凌霧趕緊站出來安撫:“掌櫃還請寬心,這位小衙役並非質疑你們開店的誠信,他只是急著破案一時口不擇言,府尹肯定想讓商旅客棧趕緊正常開張。”

掌櫃總算被安撫下來,凌霧這才拿出張進衣服中的那把鑰匙:“不過還是要請教掌櫃,可否幫忙辨認這把鑰匙屬於哪裡?”

看到鑰匙的掌櫃一驚,突然啞然,腦門上“唰”地出了一層汗。

“確實是我店中鑰匙的樣式,為了防止竊賊用其他工具開鎖,我們的鎖鑰都是特製的,形狀極為特殊。”

如此,只需檢視是哪個房間的鑰匙丟失,便可以知曉藏屍的房間,也許會獲得線索。

大家回到前櫃,等待掌櫃一一排查,卻發現並未有遺失的鑰匙。掌櫃這才鬆了一口氣:“我就說我們管理嚴謹,不會出現鑰匙丟失而不知的情況!”

凌霧對此深感疑惑:“那這把鑰匙又是怎麼回事?難道是張進自己私配了鑰匙?”

掌櫃反駁道:“萬萬不可能!在京城私配鑰匙一定得出示證明身份的物件,張進又不是我們店的人,怎麼能獲得私配鑰匙的許可呢!”

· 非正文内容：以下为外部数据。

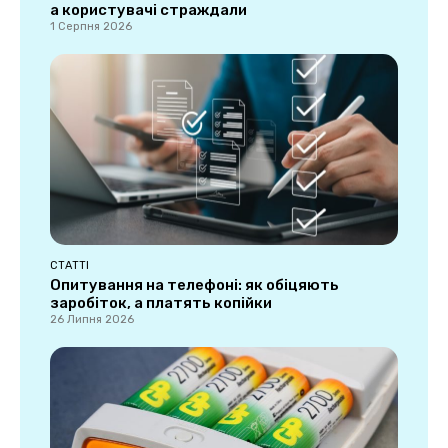
а користувачі страждали
1 Серпня 2026
СТАТТІ
Опитування на телефоні: як обіцяють
заробіток, а платять копійки
26 Липня 2026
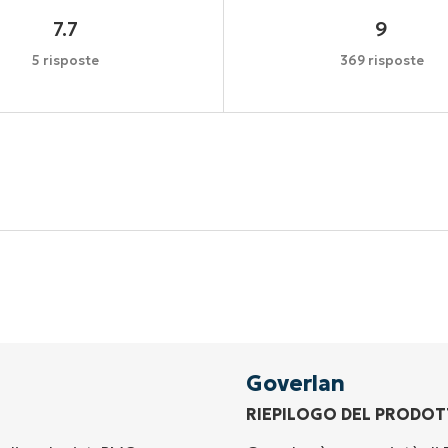
7.7
9
5 risposte
369 risposte
Inizia la tua prova di 14 giorni
arta di credito richiesta, accesso completo a tutte le fu
First
and
last
name*
Business
email*
Goverlan
RIEPILOGO DEL PRODO
Phone
number*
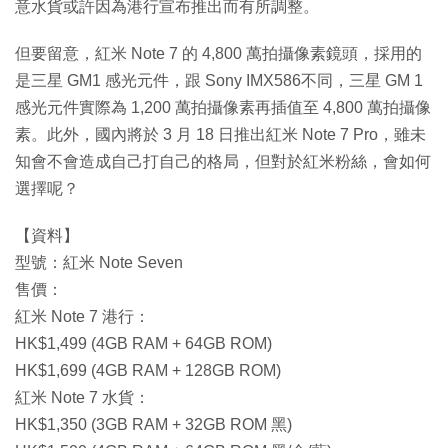
意水貨或許因為港行宣布推出而有所調整。
但要留意，紅米 Note 7 的 4,800 萬拍攝像素鏡頭，採用的
是三星 GM1 感光元件，跟 Sony IMX586不同，三星 GM 1
感光元件實際為 1,200 萬拍攝像素再插值至 4,800 萬拍攝像
素。此外，國內將於 3 月 18 日推出紅米 Note 7 Pro，雖未
知會不會造成自己打自己的格局，但對於紅米粉絲，會如何
選擇呢？
【資料】
型號：紅米 Note Seven
售價：
紅米 Note 7 港行：
HK$1,499 (4GB RAM + 64GB ROM)
HK$1,699 (4GB RAM + 128GB ROM)
紅米 Note 7 水貨：
HK$1,350 (3GB RAM + 32GB ROM 黑)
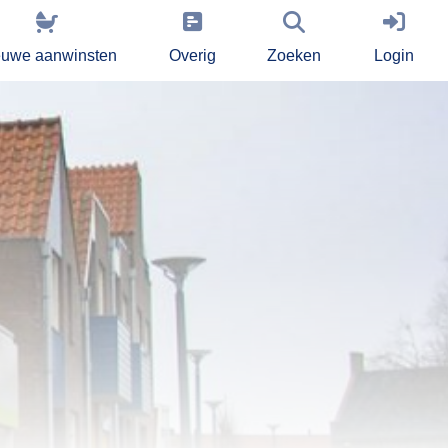
euwe aanwinsten
Overig
Zoeken
Login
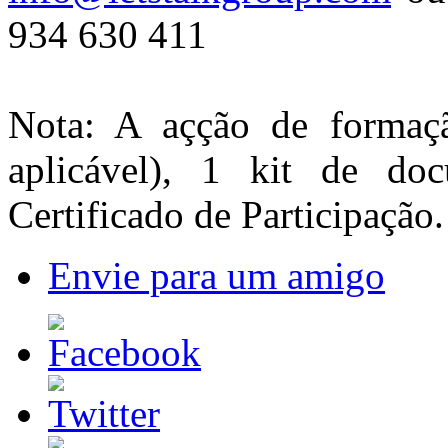
934 630 411
Nota: A açção de formaçã
aplicável), 1 kit de d
Certificado de Participação.
Envie para um amigo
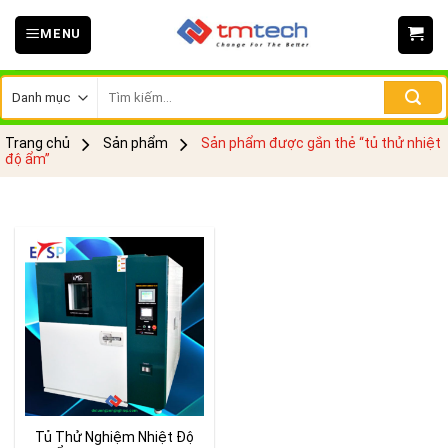
Skip
MENU
to
content
Tìm
kiếm:
Trang chủ
Sản phẩm
Sản phẩm được gắn thẻ “tủ thử nhiệt
độ ẩm”
Tủ Thử Nghiệm Nhiệt Độ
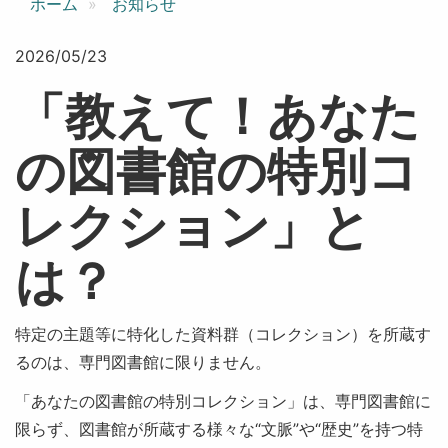
ホーム
お知らせ
2026/05/23
「教えて！あなた
の図書館の特別コ
レクション」と
は？
特定の主題等に特化した資料群（コレクション）を所蔵す
るのは、専門図書館に限りません。
「あなたの図書館の特別コレクション」は、専門図書館に
限らず、図書館が所蔵する様々な“文脈”や“歴史”を持つ特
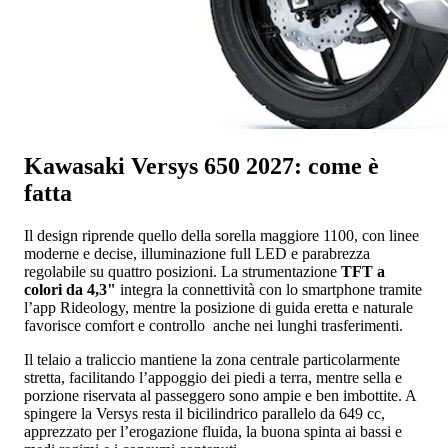
Kawasaki Versys 650 2027: come è
fatta
Il design riprende quello della sorella maggiore 1100, con linee
moderne e decise, illuminazione full LED e parabrezza
regolabile su quattro posizioni. La strumentazione
TFT a
colori da 4,3"
integra la connettività con lo smartphone tramite
l’app Rideology, mentre la posizione di guida eretta e naturale
favorisce comfort e controllo anche nei lunghi trasferimenti.
Il telaio a traliccio mantiene la zona centrale particolarmente
stretta, facilitando l’appoggio dei piedi a terra, mentre sella e
porzione riservata al passeggero sono ampie e ben imbottite. A
spingere la Versys resta il bicilindrico parallelo da 649 cc,
apprezzato per l’erogazione fluida, la buona spinta ai bassi e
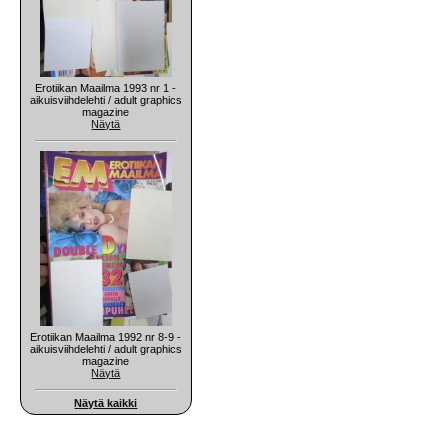
Erotiikan Maailma 1993 nr 1 -
aikuisviihdelehti / adult graphics
magazine
Näytä
Erotiikan Maailma 1992 nr 8-9 -
aikuisviihdelehti / adult graphics
magazine
Näytä
Näytä kaikki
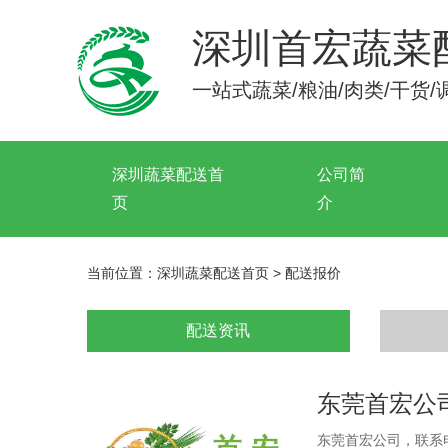
深圳首宏蔬菜
一站式蔬菜/粮油/肉类/干货
深圳蔬菜配送首
公司简
页
介
当前位置：
深圳蔬菜配送首页
>
配送报价
配送资讯
东莞首宏公司蔬
东莞首宏公司，联系电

“我就說店裡肯定有人裡應外合。”衙役又提回了剛才的言論。

凌霧眼見掌櫃臉上又羞又惱,趕緊打斷:“也許張進有其他配鑰匙的門道也未可知,京城這麼大,難免會有些黑色交易。”

“哼!還是大人英明!”

範子遇笑道:“煩請掌櫃引路通告住客,我們好試試這多出來的鑰匙到底是哪間房。”

掌櫃拿著這把多出來的鑰匙,帶著他們一個房間一個房間地試過去,終於鎖定了天字三號的雅房。

這不就是張進入住的那間嗎?

極有可能張進入住的時候私配了這把鑰匙。可是私配鑰匙又是為了什麼呢?帶著這個疑問,範子遇敲開天字三號的門。

入住的是一名漢城而來的米商孟老闆。

範子遇向他說了事情的大概,然後對他進行盤問:“孟老闆,你可認得張進?”

“沒聽說過!”

“吳雙你可認得?”

“也不認得!”

範子遇在他的房間裡搜查了一番,沒有任何打鬥痕跡。卻在床底下發現了一女子的手帕,繡有“繡春坊”三個字。